Segment Start: Source records

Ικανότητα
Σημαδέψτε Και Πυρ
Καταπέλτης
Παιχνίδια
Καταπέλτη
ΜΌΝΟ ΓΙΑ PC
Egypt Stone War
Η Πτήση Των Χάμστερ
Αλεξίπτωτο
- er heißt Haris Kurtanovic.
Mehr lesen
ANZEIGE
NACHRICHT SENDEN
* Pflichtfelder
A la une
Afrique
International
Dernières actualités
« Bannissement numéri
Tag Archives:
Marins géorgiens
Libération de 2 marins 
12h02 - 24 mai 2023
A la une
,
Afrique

Segment End: Source records
Segment Start: Source records

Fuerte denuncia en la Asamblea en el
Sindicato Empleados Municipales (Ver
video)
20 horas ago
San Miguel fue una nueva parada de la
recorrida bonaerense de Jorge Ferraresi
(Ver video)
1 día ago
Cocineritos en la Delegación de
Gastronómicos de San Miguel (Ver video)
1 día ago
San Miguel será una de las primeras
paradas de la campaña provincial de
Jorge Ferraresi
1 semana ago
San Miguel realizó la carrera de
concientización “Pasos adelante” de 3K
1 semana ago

Segment End: Source records
Segment Start: Source records

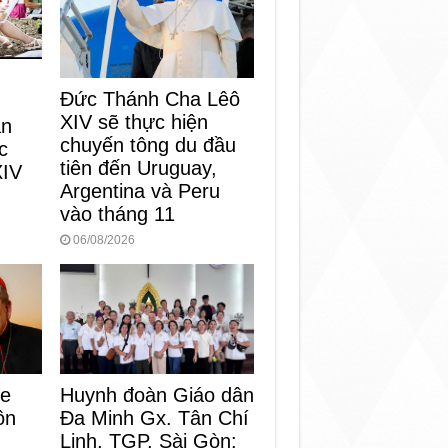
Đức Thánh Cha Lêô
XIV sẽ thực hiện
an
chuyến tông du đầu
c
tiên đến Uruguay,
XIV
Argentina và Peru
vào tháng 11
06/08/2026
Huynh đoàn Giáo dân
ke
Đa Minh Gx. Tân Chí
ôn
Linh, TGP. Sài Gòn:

Segment End: Source records

Copy every line from the records above that contains the string "video".

### Answer to the exercise
video)
(Ver video)
Gastronómicos de San Miguel (Ver video)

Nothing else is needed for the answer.